First of all, are you sure it's un-suited match? Or can it be suited?

It's not 2 in 13 or 1 in 6.5.

If you were dealt 13 cards, you wouldn't have a 100% chance of getting a queen, for example.

I'd say it's more like: (1/13) + (12/13)*(1/13) = 0.14792899408 or 14.79%

That's 1 in 6.76.


Every 6.76 rounds you WIN $4 and lose $5.76. Overall you lose $1.76 per 6.76 rounds (or $6.76 in action).

$1.76 / $6.76 = 0.26035502958 or 26.03%


I looked it up.

Quote: http://www.wsgc.wa.gov/activities/game-rules/match-the-dealer-blackjack.pdf

Blackjack
Win Frequency for each
Match The Dealer
bonus wager
Unsuited
Match
Payout
Suited
Match
Payout
House
Advantage
2 deck 13.2%, 1 in 7.6 hands 4:1 19:1 3.31%
4 deck 14.0%, 1 in 7.1 hands 4:1 12:1 4.84%
5 deck 14.2%, 1 in 7.1 hands 3:1 15:1 4.76%
6 deck 14.3%, 1 in 7.0 hands 4:1 11:1 4.06%
8 deck 14.4%, 1 in 6.9 hands 3:1 14:1 3.67% 

You're going to have to figure out how frequently you win 4x, 19x, and lose 1x.

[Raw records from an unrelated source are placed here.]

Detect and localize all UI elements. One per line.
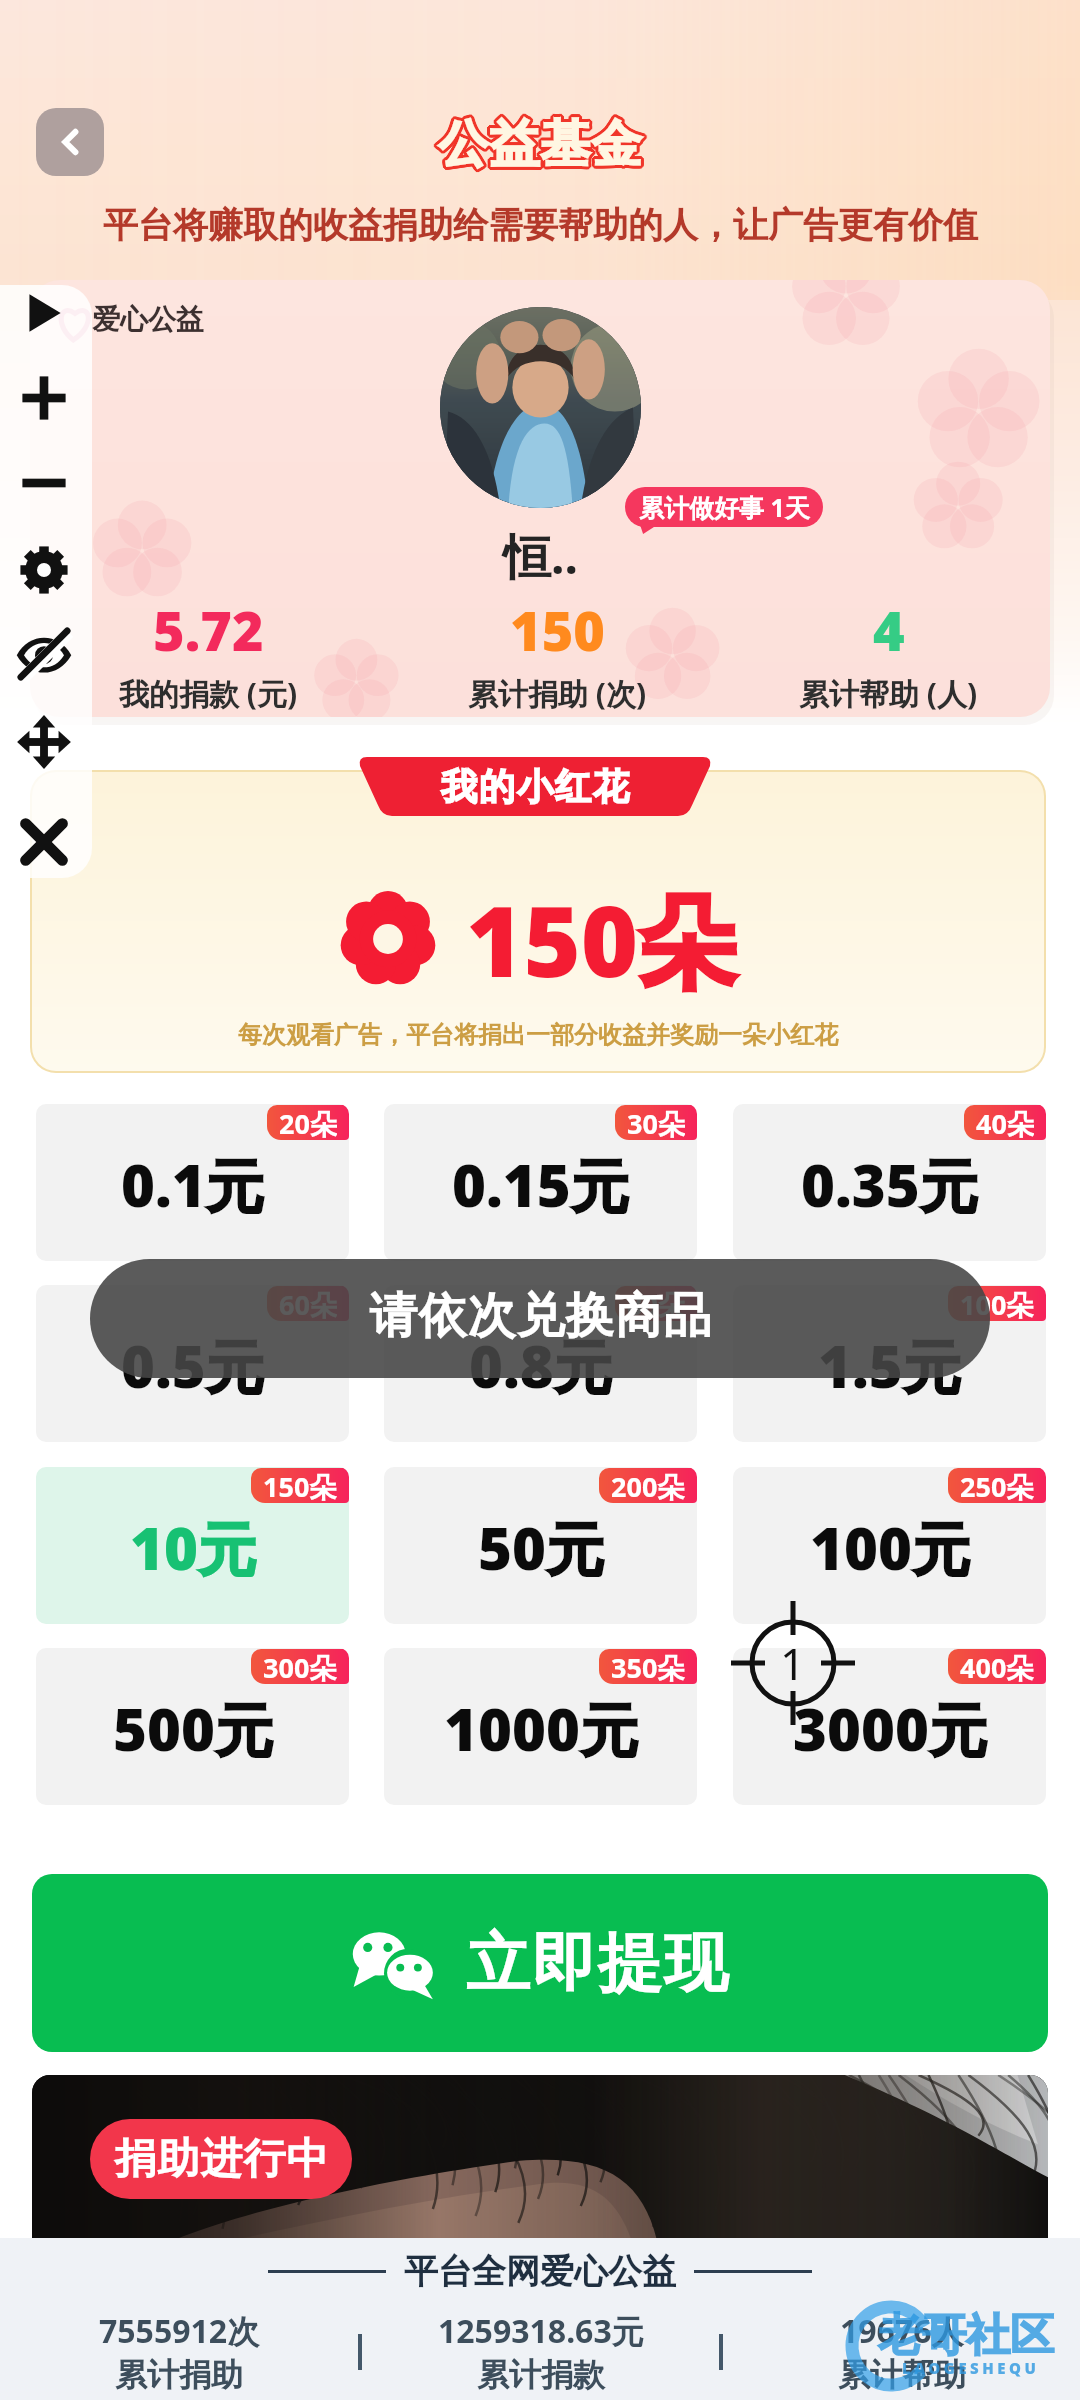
button[interactable]: 100元 — [733, 1467, 1046, 1624]
staticText: 公益基金 — [440, 114, 644, 177]
button[interactable]: 10元 — [36, 1467, 349, 1624]
staticText: 1000元 — [444, 1689, 638, 1768]
staticText: 公益基金 — [437, 115, 641, 178]
staticText: 平台将赚取的收益捐助给需要帮助的人，让广告更有价值 — [103, 203, 978, 247]
staticText: 公益基金 — [439, 111, 643, 174]
staticText: 1259318.63元 — [438, 2309, 644, 2353]
staticText: 公益基金 — [437, 112, 641, 175]
button[interactable]: Move — [16, 714, 72, 770]
staticText: 恒.. — [503, 523, 578, 589]
staticText: 4 — [873, 593, 905, 667]
button[interactable]: 0.15元 — [384, 1104, 697, 1261]
staticText: 150朵 — [466, 872, 737, 1006]
button[interactable]: 0.1元 — [36, 1104, 349, 1261]
staticText: 100元 — [810, 1508, 970, 1587]
button[interactable]: 50元 — [384, 1467, 697, 1624]
button[interactable]: Record — [18, 287, 70, 339]
staticText: 19676人 — [840, 2309, 964, 2353]
staticText: 公益基金 — [439, 110, 643, 173]
button[interactable]: 1000元 — [384, 1648, 697, 1805]
staticText: 400朵 — [960, 1649, 1034, 1684]
staticText: 公益基金 — [440, 115, 644, 178]
staticText: LAOGESHEQU — [902, 2358, 1040, 2378]
staticText: 公益基金 — [440, 112, 644, 175]
staticText: 累计捐助 (次) — [468, 673, 647, 714]
staticText: 累计帮助 — [838, 2355, 966, 2395]
staticText: 累计捐款 — [477, 2355, 605, 2395]
staticText: 公益基金 — [438, 116, 642, 179]
staticText: 0.1元 — [121, 1145, 264, 1224]
staticText: 我的小红花 — [440, 764, 630, 809]
button[interactable]: Recorder tools — [0, 285, 92, 878]
staticText: 公益基金 — [438, 115, 642, 178]
staticText: 公益基金 — [440, 113, 644, 176]
staticText: 10元 — [130, 1508, 256, 1587]
staticText: 0.8元 — [469, 1326, 612, 1405]
staticText: 累计捐助 — [115, 2355, 243, 2395]
staticText: 公益基金 — [436, 113, 640, 176]
staticText: 公益基金 — [441, 113, 645, 176]
staticText: 公益基金 — [435, 114, 639, 177]
staticText: 公益基金 — [440, 111, 644, 174]
button[interactable]: Hide — [15, 625, 73, 683]
staticText: 50元 — [478, 1508, 604, 1587]
staticText: 公益基金 — [436, 114, 640, 177]
button[interactable]: 0.35元 — [733, 1104, 1046, 1261]
staticText: 公益基金 — [437, 116, 641, 179]
staticText: 累计做好事 1天 — [639, 490, 810, 524]
button[interactable]: 立即提现 — [32, 1874, 1048, 2052]
staticText: 公益基金 — [439, 113, 643, 176]
staticText: 公益基金 — [435, 113, 639, 176]
staticText: 立即提现 — [465, 1923, 729, 2004]
button[interactable]: 3000元 — [733, 1648, 1046, 1805]
staticText: 0.35元 — [801, 1145, 978, 1224]
staticText: 公益基金 — [438, 114, 642, 177]
staticText: 我的捐款 (元) — [119, 673, 298, 714]
staticText: 公益基金 — [437, 114, 641, 177]
staticText: 公益基金 — [436, 111, 640, 174]
button[interactable]: Settings — [16, 542, 72, 598]
staticText: 150 — [510, 593, 605, 667]
staticText: 爱心公益 — [92, 302, 204, 337]
staticText: 30朵 — [627, 1105, 685, 1140]
staticText: 1.5元 — [818, 1326, 961, 1405]
staticText: 80朵 — [627, 1286, 685, 1321]
staticText: 0.5元 — [121, 1326, 264, 1405]
staticText: 100朵 — [960, 1286, 1034, 1321]
staticText: 200朵 — [611, 1468, 685, 1503]
staticText: 老哥社区 — [878, 2308, 1054, 2363]
staticText: 1 — [780, 1633, 806, 1693]
button[interactable]: Zoom out — [17, 456, 71, 510]
staticText: 0.15元 — [452, 1145, 629, 1224]
button[interactable]: 捐助进行中 — [32, 2075, 1048, 2240]
staticText: 20朵 — [279, 1105, 337, 1140]
button[interactable]: 150朵 — [32, 772, 1044, 1071]
staticText: 累计帮助 (人) — [799, 673, 978, 714]
staticText: 60朵 — [279, 1286, 337, 1321]
staticText: 公益基金 — [439, 116, 643, 179]
staticText: 350朵 — [611, 1649, 685, 1684]
button[interactable]: Close — [17, 815, 71, 869]
button[interactable]: 爱心公益 — [30, 280, 1050, 717]
staticText: 请依次兑换商品 — [369, 1286, 712, 1346]
staticText: 公益基金 — [437, 111, 641, 174]
staticText: 300朵 — [263, 1649, 337, 1684]
button[interactable]: Back — [36, 108, 104, 176]
button[interactable]: 0.8元 — [384, 1285, 697, 1442]
staticText: 3000元 — [793, 1689, 987, 1768]
staticText: 250朵 — [960, 1468, 1034, 1503]
staticText: 公益基金 — [441, 114, 645, 177]
staticText: 公益基金 — [437, 113, 641, 176]
button[interactable]: Zoom in — [17, 371, 71, 425]
staticText: 每次观看广告，平台将捐出一部分收益并奖励一朵小红花 — [238, 1020, 838, 1050]
button[interactable]: 0.5元 — [36, 1285, 349, 1442]
button[interactable]: 500元 — [36, 1648, 349, 1805]
staticText: 5.72 — [153, 593, 264, 667]
staticText: 7555912次 — [99, 2309, 260, 2353]
staticText: 捐助进行中 — [114, 2133, 329, 2186]
staticText: 公益基金 — [438, 113, 642, 176]
staticText: 公益基金 — [438, 112, 642, 175]
staticText: 公益基金 — [436, 112, 640, 175]
staticText: 公益基金 — [439, 114, 643, 177]
button[interactable]: 1.5元 — [733, 1285, 1046, 1442]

I meant this as an example to demonstrate the formula. I don't think the situation is quite so complex.

There are 13 possible cards - A-2-3-4-5-6-7-8-9-10-J-Q-K.
The dealer's up card is some one of those.
You have two cards. They also must be, each, one of those.
So, the possibility of one of your two cards matching the dealer's up card is 2 in 13 or 1 in 6.5.
If one of your cards matches the dealer's, they pay you 4 times your wager.
4 (what they pay you) is less than 6.5,(the odds of getting the winning situation), so there is some advantage to the house.
What is the formula to convert that into a house percentage?

There are more complex situations where the odds would be different based on what cards have come out - maybe there are no more threes left in the deck - so the odds would be different.

But in a situation where the odds of an event are 1 in 6.5 and the payout is 4 times your wager, what's the house advantage as a percent?

Quote: racquet

I meant this as an example to demonstrate the formula. I don't think the situation is quite so complex.

There are 13 possible cards - A-2-3-4-5-6-7-8-9-10-J-Q-K.
The dealer's up card is some one of those.
You have two cards. They also must be, each, one of those.
So, the possibility of one of your two cards matching the dealer's up card is 2 in 13 or 1 in 6.5.
If one of your cards matches the dealer's, they pay you 4 times your wager.
4 (what they pay you) is less than 6.5,(the odds of getting the winning situation), so there is some advantage to the house.
What is the formula to convert that into a house percentage?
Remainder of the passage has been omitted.